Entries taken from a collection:
****

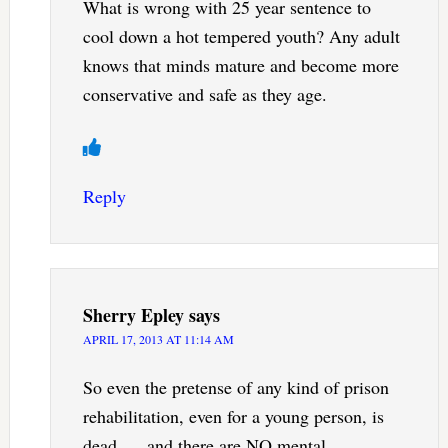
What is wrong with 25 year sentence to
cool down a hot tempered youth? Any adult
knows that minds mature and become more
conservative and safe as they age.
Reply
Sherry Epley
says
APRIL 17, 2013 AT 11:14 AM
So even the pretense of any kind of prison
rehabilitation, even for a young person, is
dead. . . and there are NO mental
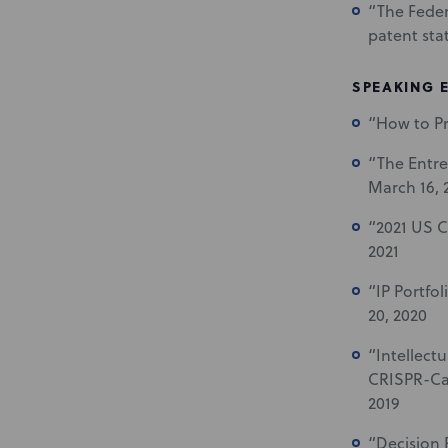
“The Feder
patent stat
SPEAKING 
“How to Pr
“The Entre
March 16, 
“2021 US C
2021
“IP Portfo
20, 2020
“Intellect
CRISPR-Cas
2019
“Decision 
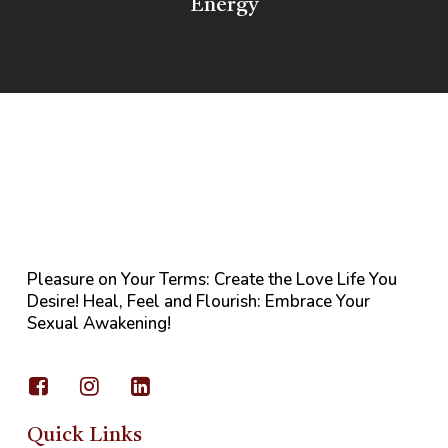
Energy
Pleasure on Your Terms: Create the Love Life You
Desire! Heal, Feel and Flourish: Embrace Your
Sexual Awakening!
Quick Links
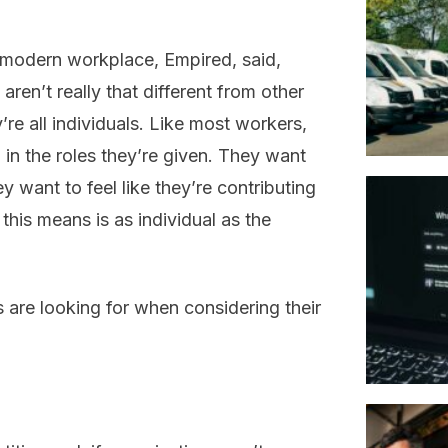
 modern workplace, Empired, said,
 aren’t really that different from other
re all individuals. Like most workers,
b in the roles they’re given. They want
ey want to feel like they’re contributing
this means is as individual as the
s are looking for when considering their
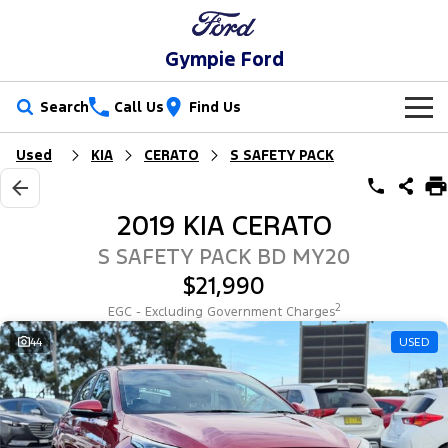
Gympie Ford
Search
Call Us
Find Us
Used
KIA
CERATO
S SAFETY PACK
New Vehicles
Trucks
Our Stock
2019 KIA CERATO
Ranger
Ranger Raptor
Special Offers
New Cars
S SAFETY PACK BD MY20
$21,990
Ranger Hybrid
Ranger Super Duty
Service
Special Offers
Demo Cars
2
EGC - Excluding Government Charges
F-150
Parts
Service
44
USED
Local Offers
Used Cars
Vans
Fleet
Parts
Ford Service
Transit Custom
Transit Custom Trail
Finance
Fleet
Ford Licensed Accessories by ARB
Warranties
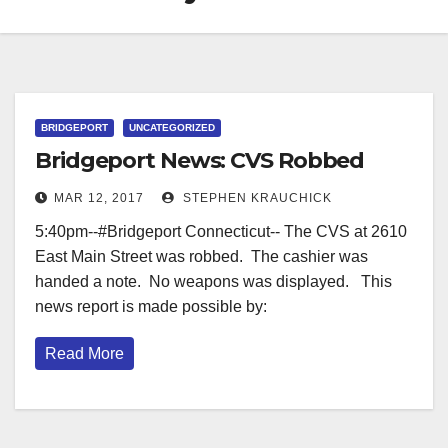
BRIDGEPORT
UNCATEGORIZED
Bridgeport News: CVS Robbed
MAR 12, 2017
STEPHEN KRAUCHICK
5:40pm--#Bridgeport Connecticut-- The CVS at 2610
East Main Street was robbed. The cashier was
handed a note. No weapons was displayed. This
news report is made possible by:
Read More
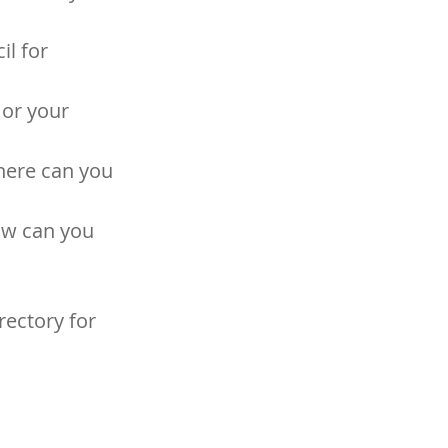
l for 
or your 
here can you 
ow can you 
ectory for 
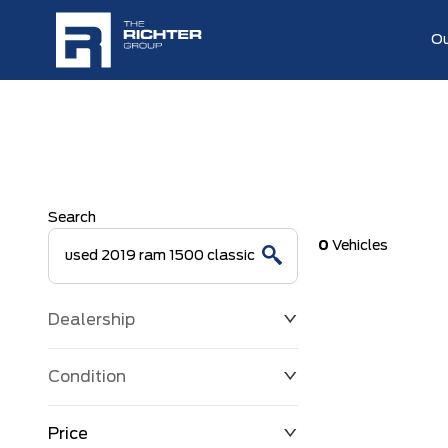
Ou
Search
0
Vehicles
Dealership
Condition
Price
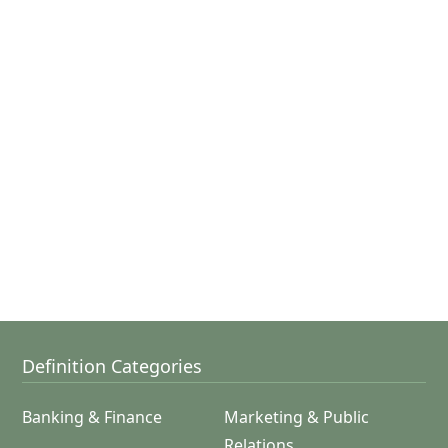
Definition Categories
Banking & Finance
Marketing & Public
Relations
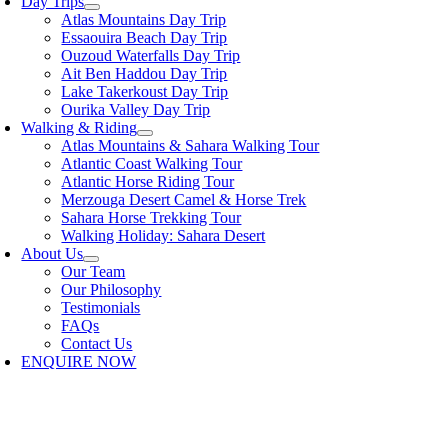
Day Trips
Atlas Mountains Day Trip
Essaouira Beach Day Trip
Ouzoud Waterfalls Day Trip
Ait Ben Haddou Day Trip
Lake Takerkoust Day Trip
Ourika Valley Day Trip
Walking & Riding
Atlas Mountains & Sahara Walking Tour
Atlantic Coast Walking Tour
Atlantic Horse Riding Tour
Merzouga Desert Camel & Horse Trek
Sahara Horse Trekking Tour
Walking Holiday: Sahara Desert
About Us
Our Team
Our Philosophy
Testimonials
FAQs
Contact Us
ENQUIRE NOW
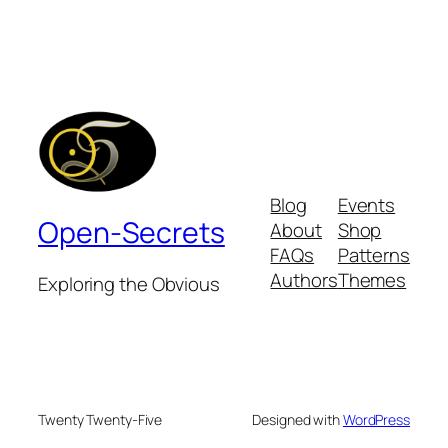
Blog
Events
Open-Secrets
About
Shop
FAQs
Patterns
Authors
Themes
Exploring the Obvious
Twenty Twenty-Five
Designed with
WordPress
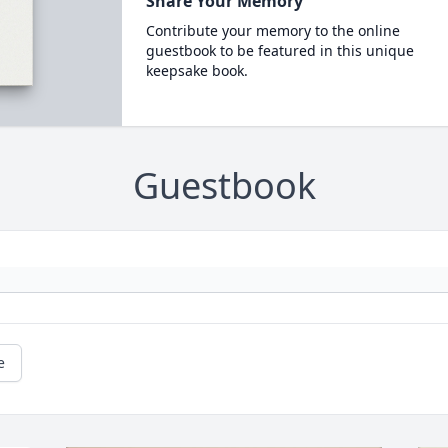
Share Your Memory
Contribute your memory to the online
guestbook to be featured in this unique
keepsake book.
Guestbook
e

****

*ABOUT THIS EXERCISE*
Looking at the data, how many lines hold the string "Riding"? Reply with the number alone.

*TASK ANSWER*
2